Management is incorporated into every aspect of an organization and involves different roles and responsibilities. Henry Mintzberg (1973), the Cleghorn Professor of Management Studies at McGill University, defined ten management roles within three categories: interpersonal, informational, and decisional.
Each of the three categories embraces the different roles.
- Figurehead: symbolic head; performs a number of routine duties of a legal or social nature.
- Leader: motivates and activates subordinates; performs staffing, training, and associated duties.
- Liaison: maintains a self-developed network of outside contacts and informers who provide favors and information.
- Mentor: seeks and receives a wide variety of special information (much of it current) to develop a thorough understanding of the organization and environment; emerges as the nerve center of internal and external information for the organization.

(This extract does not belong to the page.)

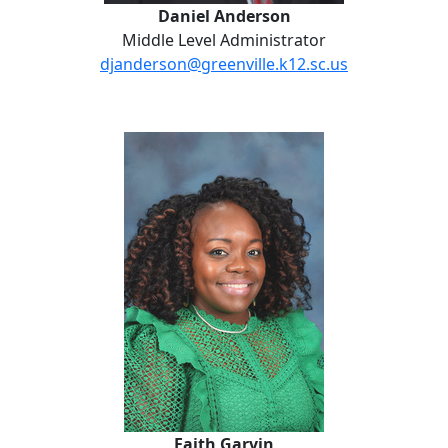
Daniel Anderson
Middle Level Administrator
djanderson@greenville.k12.sc.us
Faith Garvin
Faith Garvin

- Disseminator: transmits information received from outsiders or from other subordinates to members of the organization. Some information is factual; some involves interpretation and integration of diverse value positions of organizational influences. Disseminating what is of value, and how, is a critical informational role.
- Spokesman: transmits information (plans, policies, results, etc.) within and outside of the organization; serves as an expert on the organization's industry.

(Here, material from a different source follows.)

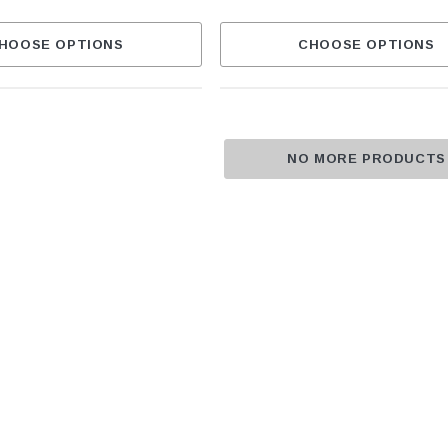
HOOSE OPTIONS
CHOOSE OPTIONS
NO MORE PRODUCTS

- Entrepreneur: searches the organization and its environment and initiates improvement projects to bring about change; supervises design of certain projects as well.
- Disturbance Handler: takes corrective action when the organization faces important, unexpected disturbances.

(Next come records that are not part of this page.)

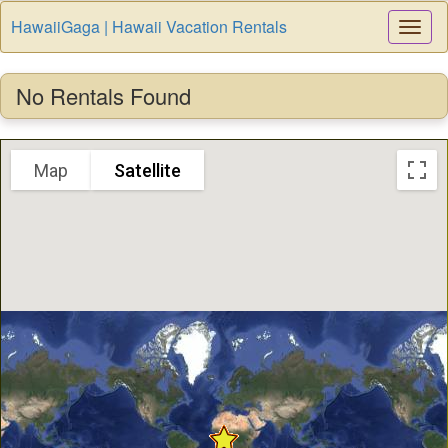
HawaiiGaga | Hawaii Vacation Rentals
Togg
Navi
No Rentals Found
Map
Satellite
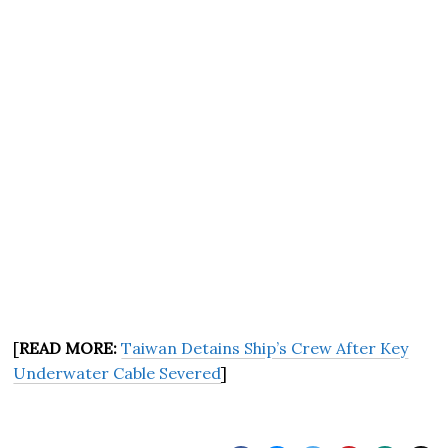
[
READ MORE:
Taiwan Detains Ship’s Crew After Key
Underwater Cable Severed
]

- Resource Allocator: allocates the organization's resources; makes or approves of all significant organizational decisions.
- Negotiator: represents the organization at major negotiations.
A manager's job is never static; it is always dynamic. At any given time, a manager may carry out some combination of these roles to varying degrees, from none of the time to 100 percent of the time. Throughout an individual's working life, a person may hold various management positions that call upon different roles.
No one person can be all things to all people. While these ten roles are highly useful in framing organizational leadership, to expect one person to fill each role in a large organization is impractical. Instead, astute hiring managers will hire people with one or two specific roles in mind, thereby creating a team of managers capable of handling the wide variety of challenges in the business world today.